Una vez más el precio de la gasolina en el país tuvo un incremento, superior a los registrados en los últimos años, lo que provoca un efecto inflacionario que afecta en gran medida la economía de millones de mexicanos, en particular a los sectores de menores ingresos, resaltó Fabio Barbosa Cano, académico del Instituto de Investigaciones Económicas (IIEc) de la UNAM.

El especialista en el tema del petróleo señaló que esta medida incluso está siendo criticada por miembros de la esfera política, pues afecta los intereses nacionales, ya que los salarios mínimos están muy deteriorados.

“En lugar de elevar el precio de los combustibles que provocan estas repercusiones inflacionarias, podríamos comenzar por ajustar el gasto público, como reducir los salarios elevados en algunos ámbitos del gobierno, además de disminuir gastos suntuarios”, acotó el investigador.

El nuestro es un país con una seria desigualdad salarial y el llamado salario mínimo “es un verdadero insulto, un atentado a la inteligencia, pues un día de salario ni siquiera alcanza para una comida al día”.

Fabio Barbosa puntualizó que este proceso es indicativo de una inestabilidad económica en el país, pues en estos momentos se vive un periodo dramático de deterioro económico de gran parte de la población, de simulaciones al aparato productivo y al sector agrícola, de desempleo y, por primera vez en muchos años, también podemos contemplar otro fenómeno, el descontento social, lo que el Presidente llama “mal humor social”.

Estos recursos que el gobierno espera obtener por el incremento de las gasolinas es una medida fiscal que “significa convertir a las gasolineras en oficinas de la Secretaría de Hacienda para recaudar fondos.
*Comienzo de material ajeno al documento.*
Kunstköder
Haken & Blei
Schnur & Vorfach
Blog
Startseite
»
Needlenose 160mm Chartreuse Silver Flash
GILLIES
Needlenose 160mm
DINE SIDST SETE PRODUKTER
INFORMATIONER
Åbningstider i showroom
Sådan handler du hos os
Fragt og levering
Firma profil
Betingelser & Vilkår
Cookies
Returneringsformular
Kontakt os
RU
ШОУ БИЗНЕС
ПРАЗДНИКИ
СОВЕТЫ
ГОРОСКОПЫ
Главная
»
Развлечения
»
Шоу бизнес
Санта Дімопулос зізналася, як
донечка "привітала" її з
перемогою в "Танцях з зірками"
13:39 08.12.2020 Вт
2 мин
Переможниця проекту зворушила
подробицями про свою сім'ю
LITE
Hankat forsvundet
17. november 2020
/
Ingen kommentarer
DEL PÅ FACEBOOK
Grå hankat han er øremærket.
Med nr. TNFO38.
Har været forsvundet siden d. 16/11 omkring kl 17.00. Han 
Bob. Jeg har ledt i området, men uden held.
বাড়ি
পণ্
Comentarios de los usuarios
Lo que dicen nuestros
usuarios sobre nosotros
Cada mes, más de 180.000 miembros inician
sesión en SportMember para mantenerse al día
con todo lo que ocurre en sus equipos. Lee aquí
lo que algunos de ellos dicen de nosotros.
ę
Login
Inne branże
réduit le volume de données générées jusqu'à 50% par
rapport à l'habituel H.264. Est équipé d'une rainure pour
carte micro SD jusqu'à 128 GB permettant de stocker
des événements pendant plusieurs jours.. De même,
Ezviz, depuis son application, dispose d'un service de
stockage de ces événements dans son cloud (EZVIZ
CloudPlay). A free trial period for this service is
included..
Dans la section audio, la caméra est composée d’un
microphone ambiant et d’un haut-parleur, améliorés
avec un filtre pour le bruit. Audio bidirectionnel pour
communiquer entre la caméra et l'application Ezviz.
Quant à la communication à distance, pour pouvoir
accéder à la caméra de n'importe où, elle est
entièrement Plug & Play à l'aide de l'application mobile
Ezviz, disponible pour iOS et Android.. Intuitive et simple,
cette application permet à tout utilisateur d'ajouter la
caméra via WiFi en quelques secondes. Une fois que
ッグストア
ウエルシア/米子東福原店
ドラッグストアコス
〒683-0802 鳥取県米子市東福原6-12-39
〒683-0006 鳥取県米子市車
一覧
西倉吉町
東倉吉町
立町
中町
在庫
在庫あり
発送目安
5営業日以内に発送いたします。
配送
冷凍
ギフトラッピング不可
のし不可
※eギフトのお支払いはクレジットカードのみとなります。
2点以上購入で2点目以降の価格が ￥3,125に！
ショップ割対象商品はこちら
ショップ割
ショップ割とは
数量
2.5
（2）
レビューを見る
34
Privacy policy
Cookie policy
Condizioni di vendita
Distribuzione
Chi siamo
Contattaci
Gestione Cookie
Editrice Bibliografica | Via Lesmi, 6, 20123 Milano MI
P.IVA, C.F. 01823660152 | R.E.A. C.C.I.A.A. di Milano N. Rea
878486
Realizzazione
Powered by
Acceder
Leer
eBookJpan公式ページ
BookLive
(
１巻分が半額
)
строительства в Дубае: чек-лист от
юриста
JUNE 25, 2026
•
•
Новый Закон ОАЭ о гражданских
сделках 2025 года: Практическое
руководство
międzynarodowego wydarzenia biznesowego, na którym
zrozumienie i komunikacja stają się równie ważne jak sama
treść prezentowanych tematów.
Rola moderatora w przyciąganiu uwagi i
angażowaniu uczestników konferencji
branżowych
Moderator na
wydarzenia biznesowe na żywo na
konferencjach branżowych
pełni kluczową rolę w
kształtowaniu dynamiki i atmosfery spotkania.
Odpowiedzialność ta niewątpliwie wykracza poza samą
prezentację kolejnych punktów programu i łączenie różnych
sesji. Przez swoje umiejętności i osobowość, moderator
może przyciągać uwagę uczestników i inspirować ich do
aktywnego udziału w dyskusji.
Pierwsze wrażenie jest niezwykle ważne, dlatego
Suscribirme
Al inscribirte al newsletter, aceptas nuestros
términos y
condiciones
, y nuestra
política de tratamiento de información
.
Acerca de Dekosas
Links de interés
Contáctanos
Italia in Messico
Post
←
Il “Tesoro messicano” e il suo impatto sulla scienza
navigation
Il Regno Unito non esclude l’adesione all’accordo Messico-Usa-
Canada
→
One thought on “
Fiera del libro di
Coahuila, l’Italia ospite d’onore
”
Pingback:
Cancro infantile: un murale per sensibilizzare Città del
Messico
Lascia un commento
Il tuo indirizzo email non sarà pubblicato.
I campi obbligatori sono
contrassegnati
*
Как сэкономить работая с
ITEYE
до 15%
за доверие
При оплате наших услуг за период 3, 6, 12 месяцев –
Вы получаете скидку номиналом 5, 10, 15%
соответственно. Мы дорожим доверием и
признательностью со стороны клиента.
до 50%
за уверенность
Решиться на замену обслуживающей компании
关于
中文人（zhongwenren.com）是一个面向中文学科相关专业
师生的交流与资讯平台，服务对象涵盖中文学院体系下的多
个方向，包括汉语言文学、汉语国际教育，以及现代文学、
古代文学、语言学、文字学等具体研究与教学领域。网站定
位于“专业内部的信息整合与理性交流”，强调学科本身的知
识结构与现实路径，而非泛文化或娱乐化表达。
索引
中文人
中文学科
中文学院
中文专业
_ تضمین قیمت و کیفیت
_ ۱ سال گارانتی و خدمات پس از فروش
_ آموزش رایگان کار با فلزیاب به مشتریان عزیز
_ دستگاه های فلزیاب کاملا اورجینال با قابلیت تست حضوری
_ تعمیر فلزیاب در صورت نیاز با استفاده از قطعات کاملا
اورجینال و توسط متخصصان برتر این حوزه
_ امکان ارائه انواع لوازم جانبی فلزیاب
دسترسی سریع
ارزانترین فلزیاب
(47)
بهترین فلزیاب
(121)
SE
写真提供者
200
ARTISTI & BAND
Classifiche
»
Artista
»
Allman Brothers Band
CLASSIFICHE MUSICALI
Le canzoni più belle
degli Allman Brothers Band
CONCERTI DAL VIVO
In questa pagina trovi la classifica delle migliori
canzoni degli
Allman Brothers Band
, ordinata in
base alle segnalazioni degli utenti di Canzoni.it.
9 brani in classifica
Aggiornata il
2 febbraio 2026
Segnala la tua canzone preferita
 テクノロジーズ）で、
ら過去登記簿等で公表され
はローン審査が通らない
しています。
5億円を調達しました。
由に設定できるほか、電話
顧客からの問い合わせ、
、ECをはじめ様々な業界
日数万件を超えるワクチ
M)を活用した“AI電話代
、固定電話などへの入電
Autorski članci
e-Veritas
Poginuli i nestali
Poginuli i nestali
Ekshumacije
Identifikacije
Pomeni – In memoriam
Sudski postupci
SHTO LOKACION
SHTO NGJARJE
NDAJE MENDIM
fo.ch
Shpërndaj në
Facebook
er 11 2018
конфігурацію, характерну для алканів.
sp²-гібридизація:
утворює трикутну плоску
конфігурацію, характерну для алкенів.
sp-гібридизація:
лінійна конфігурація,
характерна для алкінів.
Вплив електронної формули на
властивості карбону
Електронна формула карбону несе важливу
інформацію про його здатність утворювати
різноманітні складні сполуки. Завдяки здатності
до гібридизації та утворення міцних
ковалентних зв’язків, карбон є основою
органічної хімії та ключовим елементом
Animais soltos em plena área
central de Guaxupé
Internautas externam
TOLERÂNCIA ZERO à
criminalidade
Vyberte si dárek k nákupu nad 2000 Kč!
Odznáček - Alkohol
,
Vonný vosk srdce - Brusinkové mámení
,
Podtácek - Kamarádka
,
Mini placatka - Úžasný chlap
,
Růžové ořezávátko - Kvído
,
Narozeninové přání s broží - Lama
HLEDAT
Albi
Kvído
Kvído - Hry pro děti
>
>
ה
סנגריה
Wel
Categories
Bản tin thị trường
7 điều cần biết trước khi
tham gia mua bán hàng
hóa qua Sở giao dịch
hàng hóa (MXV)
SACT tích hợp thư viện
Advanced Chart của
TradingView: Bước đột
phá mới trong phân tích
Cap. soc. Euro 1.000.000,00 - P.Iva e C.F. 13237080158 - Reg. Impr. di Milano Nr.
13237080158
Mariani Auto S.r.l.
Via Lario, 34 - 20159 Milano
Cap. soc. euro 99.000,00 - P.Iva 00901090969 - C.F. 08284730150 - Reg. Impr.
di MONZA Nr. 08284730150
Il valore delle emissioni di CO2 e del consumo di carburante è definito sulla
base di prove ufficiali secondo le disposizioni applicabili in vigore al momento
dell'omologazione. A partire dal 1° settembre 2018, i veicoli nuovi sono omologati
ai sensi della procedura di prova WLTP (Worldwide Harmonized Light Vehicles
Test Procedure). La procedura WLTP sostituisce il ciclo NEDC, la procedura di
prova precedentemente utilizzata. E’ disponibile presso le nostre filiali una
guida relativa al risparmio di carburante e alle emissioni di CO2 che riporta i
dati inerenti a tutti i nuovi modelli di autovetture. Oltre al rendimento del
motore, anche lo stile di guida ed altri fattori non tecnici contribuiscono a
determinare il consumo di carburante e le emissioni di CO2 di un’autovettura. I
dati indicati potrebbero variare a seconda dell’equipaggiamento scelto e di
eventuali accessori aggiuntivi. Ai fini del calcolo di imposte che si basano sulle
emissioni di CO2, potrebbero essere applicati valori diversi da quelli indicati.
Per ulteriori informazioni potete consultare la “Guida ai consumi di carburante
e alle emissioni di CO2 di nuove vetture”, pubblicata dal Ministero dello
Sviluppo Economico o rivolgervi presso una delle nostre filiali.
No somos un país donde los precios se establezcan por la oferta y la demanda, sino por decreto presidencial para cubrir un hoyo fiscal”, subrayó.

Dicho déficit es producto de la disminución de los precios del barril de petróleo en México, por lo que se espera que este aumento a la gasolina –que no se produce en el país– cubra ese desequilibrio en la economía financiera.

Los recursos que recaude el gobierno con esta medida serían invertidos, principalmente, en seguridad, es decir: policía, ejército y armamento, “el principal o único renglón que en estadísticas podemos comprobar que está en crecimiento”.

Entre los planteamientos de la academia para superar esta crisis y reactivar el mercado interno destacan la necesidad de mejorar la capacidad de compra de los consumidores, elevar la actividad de las empresas y crear empleos, además de seguir una política de ahorro y uso eficiente de los hidrocarburos, indicó Barbosa Cano.

Por último, consideró necesario iniciar la discusión nacional para impulsar un cambio en el modelo de desarrollo y un viraje en las políticas públicas.